Defining and Evaluating Visual Language Models' Basic Spatial Abilities: A Perspective from Psychometrics
Wenrui Xu, Dalin Lyu, Weihang Wang, Jie Feng, Chen Gao, Yong Li
TL;DR
<3-5 sentence high-level summary>This paper defines five Basic Spatial Abilities (BSAs) for Visual Language Models (VLMs) within a psychometric framework and benchmarks 13 models using nine standardized tests, comparing results to human baselines. It reveals a substantial gap ($24.95$ vs. $68.38$) yet shows that VLMs mirror human hierarchies across BSAs (best in Spatial Orientation, worst in Mental Rotation), with the BSAs appearing largely independent ($r<0.4$).
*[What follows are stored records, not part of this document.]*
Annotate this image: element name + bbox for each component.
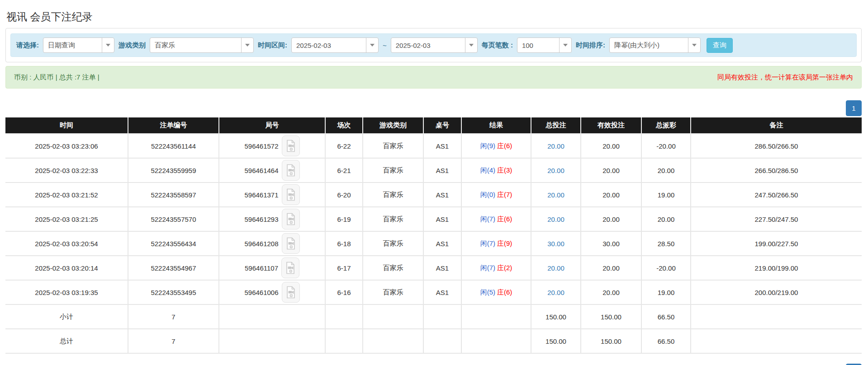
chevron-down-icon	[241, 38, 253, 52]
time-range-label: 时间区间:	[258, 41, 287, 50]
date-from-value: 2025-02-03	[292, 38, 366, 52]
video-file-icon	[285, 213, 296, 225]
video-replay-button[interactable]	[281, 257, 299, 278]
cell-round-id: 596461464	[219, 158, 325, 182]
page-size-label: 每页笔数 :	[482, 41, 513, 50]
cell-valid-bet: 20.00	[581, 256, 641, 280]
video-replay-button[interactable]	[282, 160, 300, 181]
cell-valid-bet: 20.00	[581, 158, 641, 182]
chevron-down-icon	[559, 38, 571, 52]
cell-session: 6-17	[325, 256, 363, 280]
result-player: 闲(4)	[480, 166, 495, 174]
time-sort-select[interactable]: 降幂(由大到小)	[609, 37, 701, 53]
video-replay-button[interactable]	[282, 282, 300, 303]
cell-session: 6-19	[325, 207, 363, 231]
result-banker: 庄(2)	[497, 264, 512, 271]
cell-remark: 247.50/266.50	[691, 182, 862, 207]
page-content: 视讯 会员下注纪录 请选择: 日期查询 游戏类别 百家乐 时间区间: 2025-…	[5, 11, 862, 365]
cell-table-no: AS1	[423, 231, 461, 256]
header-total-bet: 总投注	[531, 117, 581, 134]
chevron-down-icon	[102, 38, 114, 52]
cell-table-no: AS1	[423, 182, 461, 207]
cell-payout: 28.50	[641, 231, 691, 256]
total-bet-link[interactable]: 20.00	[547, 264, 564, 272]
cell-result: 闲(7)庄(9)	[461, 231, 531, 256]
table-row: 2025-02-03 03:20:14 522243554967 5964611…	[5, 256, 862, 280]
table-row: 2025-02-03 03:23:06 522243561144 5964615…	[5, 134, 862, 158]
cell-table-no: AS1	[423, 256, 461, 280]
time-sort-label: 时间排序:	[576, 41, 605, 50]
round-id-text: 596461006	[244, 289, 278, 296]
video-replay-button[interactable]	[282, 136, 300, 156]
table-row: 2025-02-03 03:22:33 522243559959 5964614…	[5, 158, 862, 182]
cell-total-bet: 20.00	[531, 280, 581, 304]
cell-round-id: 596461006	[219, 280, 325, 304]
cell-time: 2025-02-03 03:21:25	[5, 207, 128, 231]
result-banker: 庄(6)	[497, 142, 512, 150]
table-row: 2025-02-03 03:20:54 522243556434 5964612…	[5, 231, 862, 256]
cell-session: 6-21	[325, 158, 363, 182]
chevron-down-icon	[465, 38, 477, 52]
query-type-value: 日期查询	[43, 38, 102, 52]
result-player: 闲(9)	[480, 142, 495, 150]
page-1-button[interactable]: 1	[846, 100, 862, 116]
total-bet-link[interactable]: 20.00	[547, 142, 564, 150]
video-replay-button[interactable]	[282, 184, 300, 205]
cell-round-id: 596461107	[219, 256, 325, 280]
result-banker: 庄(7)	[497, 191, 512, 198]
table-row: 2025-02-03 03:21:52 522243558597 5964613…	[5, 182, 862, 207]
cell-result: 闲(9)庄(6)	[461, 134, 531, 158]
cell-payout: 20.00	[641, 207, 691, 231]
header-table-no: 桌号	[423, 117, 461, 134]
cell-remark: 199.00/227.50	[691, 231, 862, 256]
summary-bar: 币别 : 人民币 | 总共 :7 注单 | 同局有效投注，统一计算在该局第一张注…	[5, 66, 862, 89]
header-round-id: 局号	[219, 117, 325, 134]
cell-round-id: 596461572	[219, 134, 325, 158]
cell-total-bet: 20.00	[531, 134, 581, 158]
game-category-select[interactable]: 百家乐	[150, 37, 254, 53]
video-file-icon	[285, 237, 296, 250]
header-session: 场次	[325, 117, 363, 134]
total-bet-link[interactable]: 20.00	[547, 191, 564, 199]
table-row: 2025-02-03 03:19:35 522243553495 5964610…	[5, 280, 862, 304]
cell-game: 百家乐	[363, 182, 423, 207]
valid-bet-notice: 同局有效投注，统一计算在该局第一张注单内	[717, 73, 853, 82]
cell-valid-bet: 20.00	[581, 134, 641, 158]
result-player: 闲(5)	[480, 288, 495, 296]
cell-time: 2025-02-03 03:20:14	[5, 256, 128, 280]
total-bet-link[interactable]: 20.00	[547, 167, 564, 174]
cell-result: 闲(0)庄(7)	[461, 182, 531, 207]
date-range-separator: ~	[383, 42, 387, 49]
header-time: 时间	[5, 117, 128, 134]
header-bet-id: 注单编号	[128, 117, 219, 134]
page-size-select[interactable]: 100	[517, 37, 572, 53]
total-total-bet: 150.00	[531, 329, 581, 353]
total-bet-link[interactable]: 20.00	[547, 215, 564, 223]
round-id-text: 596461371	[244, 191, 278, 199]
cell-result: 闲(7)庄(2)	[461, 256, 531, 280]
total-bet-link[interactable]: 20.00	[547, 289, 564, 296]
video-file-icon	[285, 164, 296, 177]
pagination-top: 1	[5, 100, 862, 116]
cell-remark: 200.00/219.00	[691, 280, 862, 304]
query-type-label: 请选择:	[16, 41, 39, 50]
query-type-select[interactable]: 日期查询	[43, 37, 114, 53]
search-button[interactable]: 查询	[707, 38, 733, 53]
cell-game: 百家乐	[363, 280, 423, 304]
total-bet-link[interactable]: 30.00	[547, 240, 564, 248]
date-to-select[interactable]: 2025-02-03	[391, 37, 478, 53]
cell-total-bet: 20.00	[531, 158, 581, 182]
date-to-value: 2025-02-03	[391, 38, 465, 52]
cell-result: 闲(4)庄(3)	[461, 158, 531, 182]
cell-round-id: 596461293	[219, 207, 325, 231]
video-replay-button[interactable]	[282, 209, 300, 229]
cell-game: 百家乐	[363, 256, 423, 280]
date-from-select[interactable]: 2025-02-03	[291, 37, 379, 53]
round-id-text: 596461464	[244, 167, 278, 174]
video-replay-button[interactable]	[282, 233, 300, 254]
cell-bet-id: 522243556434	[128, 231, 219, 256]
round-id-text: 596461572	[244, 142, 278, 150]
subtotal-count: 7	[128, 304, 219, 329]
page-size-value: 100	[517, 38, 559, 52]
subtotal-label: 小计	[5, 304, 128, 329]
The study also finds that model manufacturer and size do not strictly track performance, with compact models sometimes outperforming larger ones, and shows that intervention strategies like Chain-of-Thought ($+0.100$) and 5-shot training ($+0.259$) yield limited improvements due to architectural constraints. Finally, it identifies barriers such as weak geometry encoding and lack of dynamic spatial simulation, arguing for neurosymbolic and geometry-prior architectures to advance embodied spatial intelligence in AI systems.
Abstract
The Theory of Multiple Intelligences underscores the hierarchical nature of cognitive capabilities. To advance Spatial Artificial Intelligence, we pioneer a psychometric framework defining five Basic Spatial Abilities (BSAs) in Visual Language Models (VLMs): Spatial Perception, Spatial Relation, Spatial Orientation, Mental Rotation, and Spatial Visualization. Benchmarking 13 mainstream VLMs through nine validated psychometric experiments reveals significant gaps versus humans (average score 24.95 vs. 68.38), with three key findings: 1) VLMs mirror human hierarchies (strongest in 2D orientation, weakest in 3D rotation) with independent BSAs (Pearson's r<0.4); 2) Smaller models such as Qwen2-VL-7B surpass larger counterparts, with Qwen leading (30.82) and InternVL2 lagging (19.6); 3) Interventions like chain-of-thought (0.100 accuracy gain) and 5-shot training (0.259 improvement) show limits from architectural constraints. Identified barriers include weak geometry encoding and missing dynamic simulation. By linking psychometric BSAs to VLM capabilities, we provide a diagnostic toolkit for spatial intelligence evaluation, methodological foundations for embodied AI development, and a cognitive science-informed roadmap for achieving human-like spatial intelligence.